Sure I like the quarter system in that you only focus on
three classes at a time, only have to deal with a crappy prof for ten weeks,
and can take terms off when everyone else is still in school, but it kind of
sucks when your beaks barely coincide with high school friends’. But then again, I guess I should be thankful
that I’m sitting in bed on a Monday evening with only the worry of how to fit
in a few episodes of How I Met Your Mother into the remainder of my day, while
my friends at other colleges are probably stressing in the library beginning finals studying.
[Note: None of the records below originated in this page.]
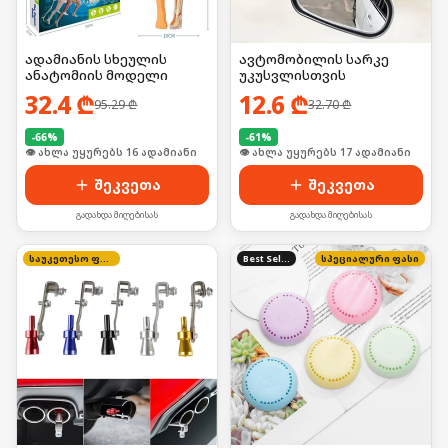
ადამიანის სხეულის
ავტომობილის სარკე
ანატომიის მოდელი
უკუსვლისთვის
32.4
₾
12.6
₾
95.29
₾
32.70
₾
-
66
%
-
61
%
🛒 ბოლო 24სთ-ში იყიდა 21-მა
🛒 ბოლო 24სთ-ში იყიდა 23-მა
შეკვეთა
შეკვეთა
გადახდა მიღებისას
გადახდა მიღებისას
საუკეთესო ფასი
Best Seller
სპეციალური ფასი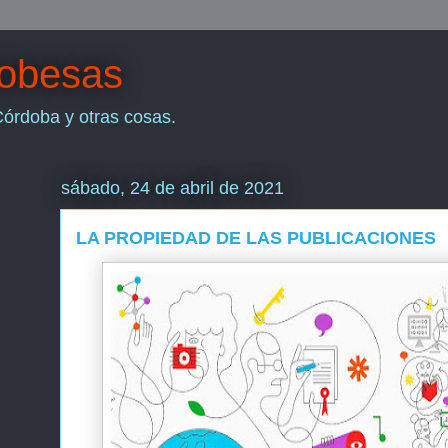
dobesas
Córdoba y otras cosas.
sábado, 24 de abril de 2021
LA PROPIEDAD DE LAS PUBLICACIONES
Today I made toffee cookies! Why? Because I happened to have
a bag of Heath baking bits on hand, and did not know a more creative way to use
them up than to simply add them to chocolate chip cookie dough. I substituted
half of the all purpose flour for whole wheat flour, and cut down the butter by
half just to warrant eating more than two of these babies in one sitting. So go
ahead, tell yourself that these cookies are actually kinda sorta healthy,
because it’s kinda sorta true!
Ingredients
1 cup all purpose flour
1 cup whole wheat flour
1 tsp baking powder
½ tsp baking soda
¾ cup packed light brown sugar
¾ cup white sugar
1 stick butter, softened
2 teaspoons vanilla extract
2 eggs
1 cup Heath toffee bits
½ cup chocolate chips
Directions
1. Preheat oven to 350 degrees F.
2. In a medium bowl, sift together the flours, baking powder,
and baking soda.
3. In a large bowl, cream together the brown sugar, white
sugar, and butter until light and fluffy. Beat in the vanilla and eggs.
4. Add the dry ingredients to the wet ingredients. Mix well.
5. Stir in toffee bits and chocolate chips. Drop balls of dough
on a lined baking sheet. Bake for 10-12 minutes, or until cookies start to
brown around the edges. Remove from pan and cool completely on a wire rack.